▶ _DATA FOR THIS TASK_
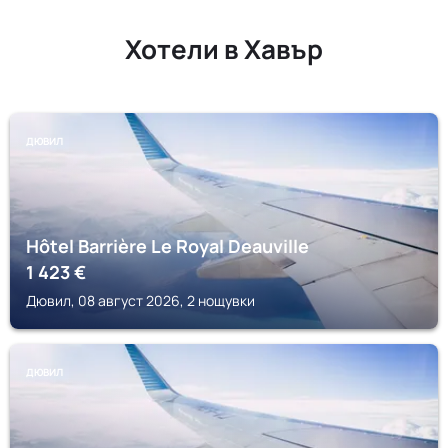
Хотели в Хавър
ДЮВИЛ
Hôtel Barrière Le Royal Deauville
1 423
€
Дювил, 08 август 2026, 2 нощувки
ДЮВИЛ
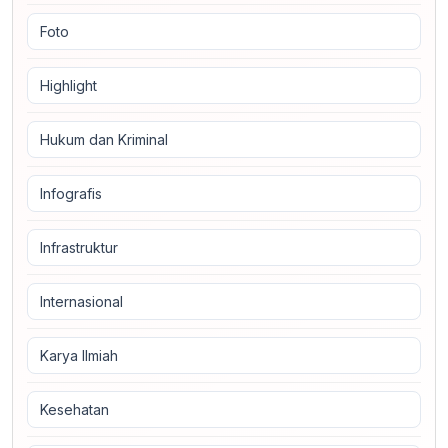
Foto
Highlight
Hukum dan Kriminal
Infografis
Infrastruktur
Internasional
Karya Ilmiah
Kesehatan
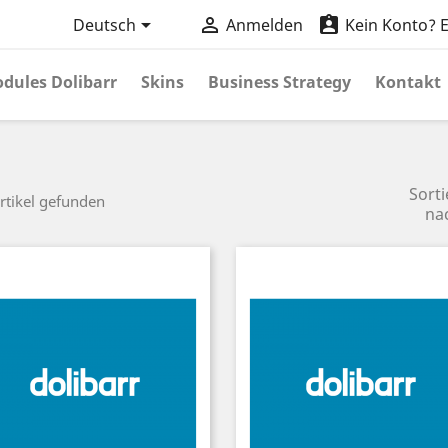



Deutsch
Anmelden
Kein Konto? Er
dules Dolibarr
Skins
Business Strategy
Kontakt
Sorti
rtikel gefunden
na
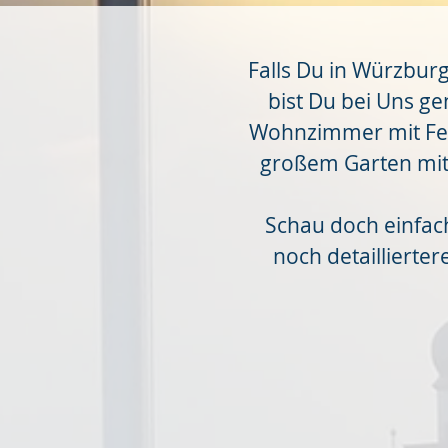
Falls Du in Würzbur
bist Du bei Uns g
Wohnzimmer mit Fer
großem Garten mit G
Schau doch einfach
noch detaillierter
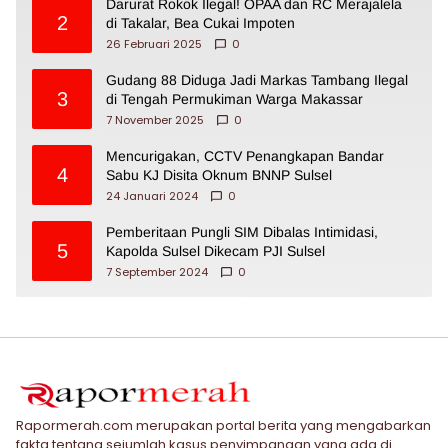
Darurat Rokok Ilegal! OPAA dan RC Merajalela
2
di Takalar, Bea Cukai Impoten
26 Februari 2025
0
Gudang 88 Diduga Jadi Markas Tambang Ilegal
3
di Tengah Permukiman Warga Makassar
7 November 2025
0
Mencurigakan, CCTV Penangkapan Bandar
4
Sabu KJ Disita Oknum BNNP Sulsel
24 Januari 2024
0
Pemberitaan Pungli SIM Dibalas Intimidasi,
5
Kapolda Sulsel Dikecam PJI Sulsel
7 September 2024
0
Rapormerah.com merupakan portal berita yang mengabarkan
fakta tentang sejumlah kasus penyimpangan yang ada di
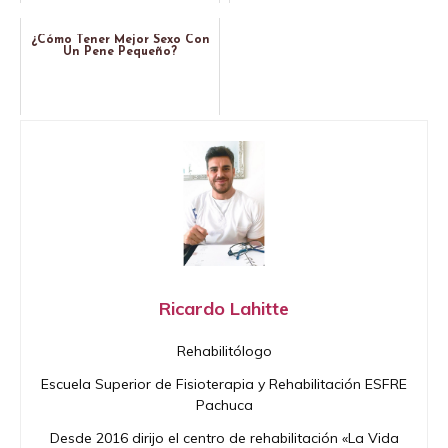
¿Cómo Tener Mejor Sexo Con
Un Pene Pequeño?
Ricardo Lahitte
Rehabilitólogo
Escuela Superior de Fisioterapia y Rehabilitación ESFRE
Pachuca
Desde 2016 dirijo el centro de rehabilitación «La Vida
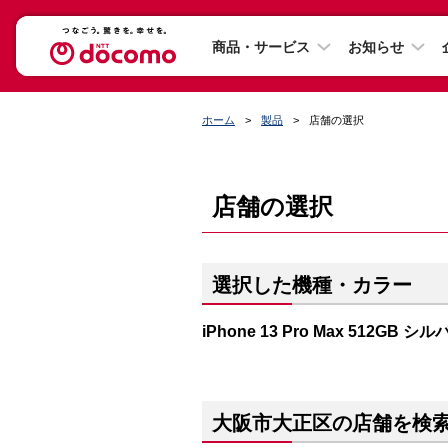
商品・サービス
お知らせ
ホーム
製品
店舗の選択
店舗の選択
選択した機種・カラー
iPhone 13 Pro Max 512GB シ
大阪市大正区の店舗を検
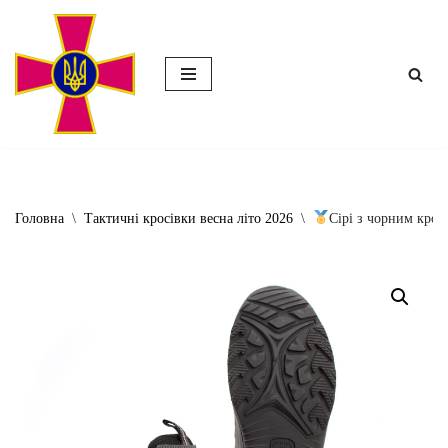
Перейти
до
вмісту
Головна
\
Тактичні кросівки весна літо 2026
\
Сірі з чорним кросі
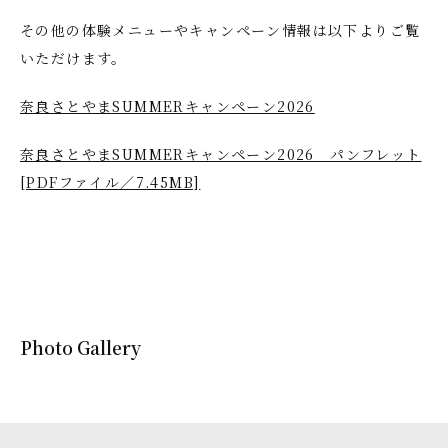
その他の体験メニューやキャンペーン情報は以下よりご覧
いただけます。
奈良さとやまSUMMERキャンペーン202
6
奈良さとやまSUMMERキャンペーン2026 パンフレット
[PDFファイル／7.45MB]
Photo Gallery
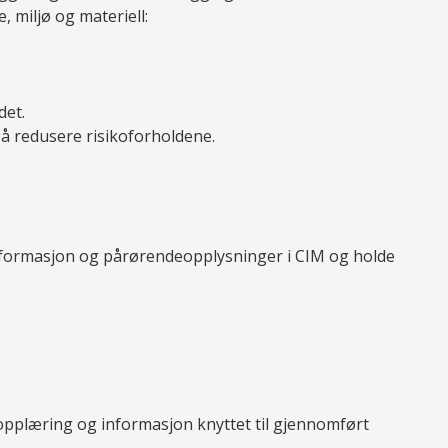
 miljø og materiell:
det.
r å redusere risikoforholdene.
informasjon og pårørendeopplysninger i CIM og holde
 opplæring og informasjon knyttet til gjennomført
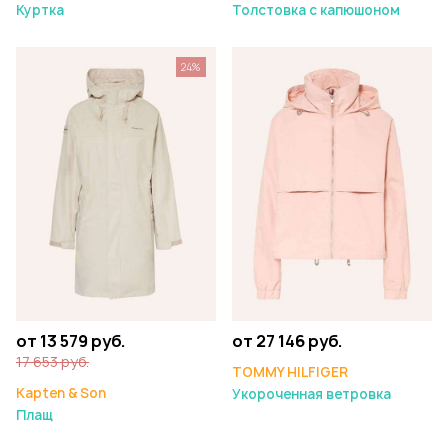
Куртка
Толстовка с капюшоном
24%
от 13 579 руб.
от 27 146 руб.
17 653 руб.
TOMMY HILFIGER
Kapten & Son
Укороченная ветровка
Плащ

▶ _WHAT TO DO_
The material above is to be set down exactly, with pictures removed.

▶ _SOLUTION FOR THIS PROBLEM_
Хотели в Хавър
ДЮВИЛ
Hôtel Barrière Le Royal Deauville
1 423
€
Дювил, 08 август 2026, 2 нощувки
ДЮВИЛ
Foto
Highlight
Hukum dan Kriminal
Infografis
Infrastruktur
Internasional
Karya Ilmiah
Kesehatan



Deutsch
Anmelden
Kein Konto? Er
dules Dolibarr
Skins
Business Strategy
Kontakt
Sorti
rtikel gefunden
na
Falls Du in Würzbur
bist Du bei Uns g
Wohnzimmer mit Fer
großem Garten mit G
Schau doch einfach
noch detaillierter
Darurat Rokok Ilegal! OPAA dan RC Merajalela
2
di Takalar, Bea Cukai Impoten
26 Februari 2025
0
Gudang 88 Diduga Jadi Markas Tambang Ilegal
3
di Tengah Permukiman Warga Makassar
7 November 2025
0
Mencurigakan, CCTV Penangkapan Bandar
4
Sabu KJ Disita Oknum BNNP Sulsel
24 Januari 2024
0
Pemberitaan Pungli SIM Dibalas Intimidasi,
5
Kapolda Sulsel Dikecam PJI Sulsel
7 September 2024
0
Rapormerah.com merupakan portal berita yang mengabarkan
fakta tentang sejumlah kasus penyimpangan yang ada di
¿Cómo Tener Mejor Sexo Con
Un Pene Pequeño?
Ricardo Lahitte
Rehabilitólogo
Escuela Superior de Fisioterapia y Rehabilitación ESFRE
Pachuca
Desde 2016 dirijo el centro de rehabilitación «La Vida
商品・サービス
お知らせ
ホーム
製品
店舗の選択
店舗の選択
選択した機種・カラー
iPhone 13 Pro Max 512GB シ
大阪市大正区の店舗を検
Перейти
до
вмісту
Головна
\
Тактичні кросівки весна літо 2026
\
Сірі з чорним кросі
その他の体験メニューやキャンペーン情報は以下よりご覧
いただけます。
奈良さとやまSUMMERキャンペーン202
6
奈良さとやまSUMMERキャンペーン2026 パンフレット
[PDFファイル／7.45MB]
Photo Gallery
 miljø og materiell:
det.
r å redusere risikoforholdene.
informasjon og pårørendeopplysninger i CIM og holde
 opplæring og informasjon knyttet til gjennomført
Куртка
Толстовка с капюшоном
24%
от 13 579 руб.
от 27 146 руб.
17 653 руб.
TOMMY HILFIGER
Kapten & Son
Укороченная ветровка
Плащ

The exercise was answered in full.